O ministro Teori Zavascki pontuou que, depois de boa parte dos ministros terem se manifestado a favor dos juros compostos, a manutenção das liminares era o que daria "cacife" aos Estados para sentarem-se à mesa de negociação.
Sete dos dez ministros presentes votaram então para que as decisões preliminares não fossem revogadas, sendo vencidas as posições dos ministros Edson Fachin, Marco Aurélio Mello e Gilmar Mendes.
CASO
Os governadores entraram no Supremo para alterar a correção das dívidas ao enxergar brechas na regulamentação da Lei Complementar nº148, que trocou o indexador das dívidas por IPCA mais 4 por cento ao ano ou pela Selic, o que for menor, no lugar de IGP-DI mais juros de 6 a 9 por cento ao ano.
Os Estados argumentam que a Lei Complementar nº 151, de agosto de 2015, acabou penalizando-os, pois houve aumento no estoque da dívida num momento em que sofrem com baixa arrecadação em função da recessão econômica. Também apontam que não há no texto menção direta ao cálculo com juros compostos, mas apenas a juros acumulados.

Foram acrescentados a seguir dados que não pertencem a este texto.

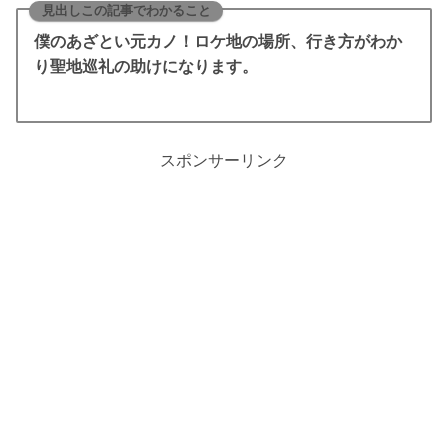
見出しこの記事でわかること
僕のあざとい元カノ！ロケ地の場所、行き方がわか
り聖地巡礼の助けになります。
スポンサーリンク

Já o Ministério da Fazenda defende que todos os contratos financeiros são balizados por juros compostos. Com a adoção dos juros simples, que refuta veementemente, o impacto para o cofre da União seria de 402 bilhões de reais.
Segundo o governo federal, isso poderia levar ao descumprimento da meta fiscal, além de desencadear uma avalanche de pedidos na Justiça por recálculo de valores devidos.

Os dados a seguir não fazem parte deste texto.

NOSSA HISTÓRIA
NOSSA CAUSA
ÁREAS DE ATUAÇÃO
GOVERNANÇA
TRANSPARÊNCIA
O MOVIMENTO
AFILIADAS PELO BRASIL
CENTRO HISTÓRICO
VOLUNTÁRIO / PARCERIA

Nesta quarta, a secretária-geral de Contencioso da AGU afirmou que o aval para os juros simples ameaçava expandir o desemprego, encolher políticas sociais e inibir o crescimento econômico.

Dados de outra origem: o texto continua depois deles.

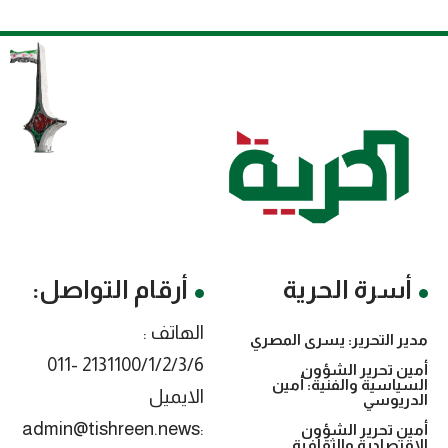
أسرة الحرية
أرقام التواصل:
الهاتف :
مدير التحرير: يسرى المصري
2131100/1/2/3/6 -011
أمين تحرير الشؤون
السياسية والفنية: أمين
الايميل
الدريوسي
:admin@tishreen.news
أمين تحرير الشؤون
الاقتصادية والثقافية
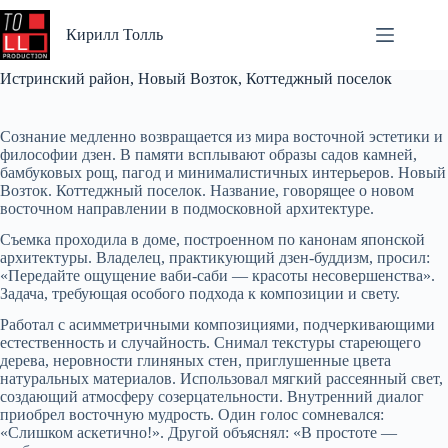
Перейти
к
Кирилл Толль
сути
Истринский район, Новый Возток, Коттеджный поселок
Сознание медленно возвращается из мира восточной эстетики и
философии дзен. В памяти всплывают образы садов камней,
бамбуковых рощ, пагод и минималистичных интерьеров. Новый
Возток. Коттеджный поселок. Название, говорящее о новом
восточном направлении в подмосковной архитектуре.
Съемка проходила в доме, построенном по канонам японской
архитектуры. Владелец, практикующий дзен-буддизм, просил:
«Передайте ощущение ваби-саби — красоты несовершенства».
Задача, требующая особого подхода к композиции и свету.
Работал с асимметричными композициями, подчеркивающими
естественность и случайность. Снимал текстуры стареющего
дерева, неровности глиняных стен, приглушенные цвета
натуральных материалов. Использовал мягкий рассеянный свет,
создающий атмосферу созерцательности. Внутренний диалог
приобрел восточную мудрость. Один голос сомневался:
«Слишком аскетично!». Другой объяснял: «В простоте —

"Medida dessa ordem configura um verdadeiro nocaute nas contas públicas federais", disse.
"Não há intenção da União em prejudicar os Estados, ao contrário, o esforço da União tem sido em apresentar soluções", completou Grace Maria Mendonça, destacando o envio ao Congresso do projeto de lei que alonga a dívida dos Estados.
Para o governo federal, o caminho para um alívio fiscal aos Estados passa pela aprovação no Legislativo da proposta de alongamento dos débitos, com impacto de até 45,5 bilhões de reais de 2016 a 2018.
O projeto de lei, que prevê uma série de contrapartidas de maior rigor fiscal para a concessão de benefícios, foi enviado ao Congresso em março, mas sua tramitação segue paralisada em meio à profunda crise política e ao andamento do pedido de processo de impeachment contra a presidente Dilma Rousseff no Legislativo.